Collation

Collations used for comparing strings can be specified by means of a URI. A collation URI may be used as an argument to many of the standard functions, and also as an attribute of various instructions ( xsl:sort , xsl:for-each-group , xsl:merge-key in XSLT, and in the order by clause of a FLWOR expression in XQuery.

Saxon provides a range of mechanisms for binding collation URIs. The language specifications simply say that collations used in sorting and in string-comparison functions are identified by a URI, and leaves it up to the implementation how these URIs are defined.

There are some predefined collations that cannot be changed. Specifically:

For backwards compatibility reasons the standard collation resolver in Saxon also accepts URIs in the form http://saxon.sf.net/collation followed by query parameters; the query parameters that are recognized are the same as those defined by W3C UCA collation URIs.

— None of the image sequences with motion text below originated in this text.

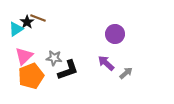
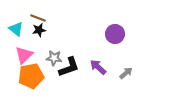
black star: moved 12 px right, 8 px down; rotated 24 degrees clockwise
cyan triangle: rotated 49 degrees counterclockwise
pink triangle: moved 1 px up
purple arrow: moved 8 px left, 4 px down
black L-shape: moved 1 px right, 3 px up
orange pentagon: rotated 10 degrees clockwise
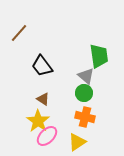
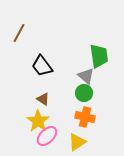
brown line: rotated 12 degrees counterclockwise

The keywords defined by W3C are: fallback, lang, version, strength, maxVariable, alternate, backwards, normalization, caseLevel, caseFirst, numeric, reorder. The values for these parameters and their meaning can be found at https://www.w3.org/TR/xslt-30/#uca-collations.

Whether the W3C URI http://www.w3.org/2013/collation/UCA or the Saxon URI http://saxon.sf.net/collation is used, Saxon accepts a number of collation parameters additional to those defined by W3C, as follows:

keyword

values

effect

class

fully-qualified Java class name of a class that implements java.util.Comparator.

This parameter should not be combined with any other parameter. An instance of the requested class is created, and is used to perform the comparisons. Note that if the collation is to be used in functions such as contains() and starts-with(), this class must also be a java.text.RuleBasedCollator. This approach allows a user-defined collation to be implemented in Java. This option is also available on the .NET platform, but the class must implement the Java interface java.util.Comparator.

rules

details of the ordering required, using the syntax of the Java RuleBasedCollator

This defines exactly how individual characters are collated. (It's not very convenient to specify this as part of a URI, but the option is provided for completeness.) This option is also available on the .NET platform, and if used will select a collation provided using the OpenJDK implementation of RuleBasedCollator.

ignore-case

yes | no

Indicates whether the case of letters should be ignored: equivalent to strength=secondary.

ignore-modifiers

yes | no

Indicates whether non-spacing combining characters (such as accents and diacritical marks) are considered significant. Note that even when ignore-modifiers is set to "no", modifiers are less significant than the actual letter value, so that "Hofen" and "Höfen" will appear next to each other in the sorted sequence. Equivalent to strength=secondary.

ignore-symbols

yes | no

Indicates whether symbols such as whitespace characters and punctuation marks are to be ignored. This option currently has no effect on the Java platform, where such symbols are in most cases ignored by default.

ignore-width

yes | no

Indicates whether characters that differ only in width should be considered equivalent. On the Java platform, setting ignore-width sets the collation strength to tertiary.

decomposition

none | standard | full

Indicates how the collator handles Unicode composed characters. See the JDK documentation for details. This option is ignored on the .NET platform.

alphanumeric

yes | no | codepoint

If set to yes, the string is split into a sequence of alphabetic and numeric parts (a numeric part is any consecutive sequence of ASCII digits; anything else is considered alphabetic). Each numeric part is considered to be preceded by an alphabetic part even if it is zero-length. The parts are then compared pairwise: alphabetic parts using the collation implied by the other query parameters, numeric parts using their numeric value. The result is that, for example, AD985 collates before AD1066. (This is sometimes called natural sorting.) The value "codepoint" requests alphanumeric collation with the "alpha" parts being collated by Unicode codepoint, rather than by the default collation for the Locale. This may give better results in the case of strings that contain spaces. Note that an alphanumeric collation cannot be used in conjunction with functions such as contains() and substring-before().

case-order

upper-first | lower-first

Indicates whether upper case letters collate before or after lower case letters.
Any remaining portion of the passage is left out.